Full system compromise: An attacker can execute arbitrary commands on the victim’s system with the same permissions as the user running Chrome
Persistent access: Files can be written to ~/Library/LaunchAgents/ (macOS) or equivalent startup directories on other platforms, enabling persistent code execution across reboots
Credential theft: An attacker can read sensitive files including SSH keys, AWS credentials, password files, and other authentication tokens
Data exfiltration: An attacker can steal sensitive code, files, or other private data from the victim’s system
Low user interaction: The attack requires minimal user interaction, just visiting a malicious webpage and clicking a button

The attack is especially concerning because it targets developers and security professionals who commonly use Chrome with remote debugging enabled for testing and automation purposes. These users often have elevated permissions and access to sensitive systems, making them high-value targets.

The XSS Vector #

The XSS vulnerability on chrome-devtools-frontend.appspot.com has been documented in multiple Chromium bug reports:

The XSS vector allows JavaScript execution through the remoteFrontendUrl parameter, which can be exploited to bridge the origin boundary and extract sensitive information from the remote debugging interface.

Why This Matters #

According to Google’s security impact guidelines, XSS vulnerabilities in Chrome that require additional flags (like --remote-debugging) are typically considered to have no security impact since Chrome requires these flags to be explicitly enabled. However, this vulnerability demonstrates that when combined with other attack vectors (clickjacking) and powerful APIs (remote debugging protocol), these “low-impact” issues can lead to critical security vulnerabilities.
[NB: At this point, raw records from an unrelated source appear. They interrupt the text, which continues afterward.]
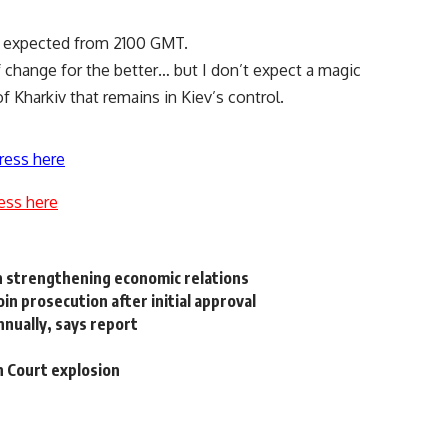
ts expected from 2100 GMT.
of change for the better… but I don’t expect a magic
of Kharkiv that remains in Kiev’s control.
ress here
ess here
n strengthening economic relations
n prosecution after initial approval
nnually, says report
h Court explosion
This vulnerability highlights the importance of:

Defense in depth: Even “low-impact” vulnerabilities can be chained together for critical impact
Secure defaults: Remote debugging interfaces should be designed with security as a primary consideration
File system access: Powerful debugging APIs should have additional security controls to prevent arbitrary file access
Origin isolation: The remote debugging UI should be properly isolated to prevent XSS from accessing sensitive debugging information

Disclosure #

This vulnerability was reported to the Chromium security team as Issue 40084203. I worked with @DanAmodio on this issue.

Takeaways #

This vulnerability highlights several important security lessons:

Vulnerability chaining: Multiple “low-impact” vulnerabilities can be combined to achieve critical impact. The XSS vulnerability alone might be considered low-impact, but when combined with clickjacking and powerful debugging APIs, it enables full system compromise.
Remote debugging security: Remote debugging interfaces provide powerful capabilities that should be protected with additional security controls. The ability to read and write arbitrary files through a debugging protocol is particularly dangerous.
Origin isolation: The remote debugging UI should be properly isolated to prevent cross-origin attacks from accessing sensitive debugging information like WebSocket GUIDs.
File system access controls: Debugging APIs that provide file system access should implement additional validation and restrictions to prevent writing to sensitive locations like startup directories.
Clickjacking protection: Interfaces that handle sensitive operations should implement proper clickjacking protections (like X-Frame-Options headers).

The fact that this vulnerability affects a common development and testing workflow serves as a reminder that security tools and debugging interfaces need to be designed with security as a primary consideration, not an afterthought.